Consumer-advocacy groups such as Public Knowledge, which plans to fight the deal, say that's just spin aimed at mollifying consumers and meeting the public- interest standard the Federal Communications Commission is required to apply in weighing such mergers.

"This is much too great a concentration of power for any one company to have," said Harold Feld, senior vice president of Public Knowledge. "This isn't just about cable anymore. This is about leveraging across all the platforms that these companies have."

Public Knowledge says the deal is problematic, in part, because of Comcast's "vertical integration": Its earlier acquisition of NBCUniversal gave it control of a major film studio, a broadcast network, and a lineup of popular cable channels - key content to any pay-TV system.

"An enlarged Comcast would be the bully in the schoolyard, able to dictate terms to content creators, Internet companies, other communications networks that must interconnect with it, and distributors who must access its content," said Public Knowledge's John Bergmayer.
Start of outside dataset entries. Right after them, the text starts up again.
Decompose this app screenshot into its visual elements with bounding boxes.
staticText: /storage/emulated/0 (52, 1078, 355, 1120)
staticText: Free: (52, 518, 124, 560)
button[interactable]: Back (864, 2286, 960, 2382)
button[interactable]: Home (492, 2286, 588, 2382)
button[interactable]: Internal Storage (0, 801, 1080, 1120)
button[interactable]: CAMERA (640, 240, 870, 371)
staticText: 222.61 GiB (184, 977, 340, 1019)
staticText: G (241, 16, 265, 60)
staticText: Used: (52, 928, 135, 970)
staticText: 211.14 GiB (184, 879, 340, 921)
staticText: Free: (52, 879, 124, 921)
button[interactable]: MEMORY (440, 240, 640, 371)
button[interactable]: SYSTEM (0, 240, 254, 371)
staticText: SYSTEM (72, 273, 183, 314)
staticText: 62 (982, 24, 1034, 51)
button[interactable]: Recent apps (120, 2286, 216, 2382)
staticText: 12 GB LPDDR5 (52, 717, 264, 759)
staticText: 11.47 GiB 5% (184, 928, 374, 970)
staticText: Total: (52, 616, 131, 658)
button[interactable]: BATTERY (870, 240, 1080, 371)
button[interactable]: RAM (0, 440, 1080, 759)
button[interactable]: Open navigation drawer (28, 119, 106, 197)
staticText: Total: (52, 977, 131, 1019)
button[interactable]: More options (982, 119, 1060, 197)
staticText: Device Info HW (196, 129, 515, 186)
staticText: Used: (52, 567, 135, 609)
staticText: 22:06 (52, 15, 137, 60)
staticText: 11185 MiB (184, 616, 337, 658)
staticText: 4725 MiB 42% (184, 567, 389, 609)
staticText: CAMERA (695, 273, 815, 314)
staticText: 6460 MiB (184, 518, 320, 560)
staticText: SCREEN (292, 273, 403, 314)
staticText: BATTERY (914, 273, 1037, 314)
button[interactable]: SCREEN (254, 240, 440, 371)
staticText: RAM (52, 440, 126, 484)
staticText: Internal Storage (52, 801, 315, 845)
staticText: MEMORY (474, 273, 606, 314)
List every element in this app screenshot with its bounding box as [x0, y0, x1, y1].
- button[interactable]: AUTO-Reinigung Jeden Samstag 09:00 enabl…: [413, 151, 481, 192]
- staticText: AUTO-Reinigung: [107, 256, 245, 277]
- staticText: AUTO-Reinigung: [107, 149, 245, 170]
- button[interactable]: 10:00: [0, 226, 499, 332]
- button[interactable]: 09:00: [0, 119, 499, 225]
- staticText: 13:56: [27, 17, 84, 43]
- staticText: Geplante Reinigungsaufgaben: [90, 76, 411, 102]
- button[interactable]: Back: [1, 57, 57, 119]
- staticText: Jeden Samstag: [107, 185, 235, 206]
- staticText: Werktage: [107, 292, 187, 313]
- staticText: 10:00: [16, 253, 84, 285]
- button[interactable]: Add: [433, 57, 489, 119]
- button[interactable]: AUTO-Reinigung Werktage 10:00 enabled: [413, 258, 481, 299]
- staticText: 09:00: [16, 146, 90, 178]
Feld said the deal was also problematic because cable systems are the dominant U.S. provider of broadband Internet service and have learned to use their high-speed data pipes to compete outside their core business - say, by offering digital phone service or other data-reliant services such as home security and automation - while protecting their traditional turf.

Comcast's behavior in its home market, Philadelphia, highlights some of the risks critics describe.

Though Philly is one of the few markets where a cable provider faces new competition, from Verizon's state-of-the-art FiOS fiber-optic service, Comcast fought off an earlier attempt at local competition from RCN.

And it depressed the share of two satellite providers, Dish Network and DirecTV, by long refusing them access to its local SportsNet channel, which carries Phillies, Flyers, and 76ers game telecasts. Pushed by the FCC, Comcast now ostensibly offers SportsNet to the satellites, but at a price they consider too high in a market where they have already lost the most serious fans.

Comcast and other cable companies have also limited the inroads made by companies such as Netflix that use digital streaming to challenge their core pay-TV business, Feld said.

For years, there were hopes that major players like Intel would compete by offering "virtual cable systems." No longer, Feld said.

"Companies like Netflix are essentially video-on-demand providers, and they don't get stuff till after the cable video-on-demand services," he said.

Cable TV's loose regulation, which dates to the days before it also offered broadband, has frustrated the FCC's attempts to exercise oversight over a service now considered essential.

"From a consumer perspective, the problem is that they're stuck with a local monopolist in about 80 percent of the country," said Susan Crawford, a visiting professor at Harvard Law School and outspoken critic of the cable industry. The occasional duopoly is hardly much better.

The cable companies "are subject neither to competiton nor a cop on the beat," she said.

But maybe this time, the FCC will grow a little more spine.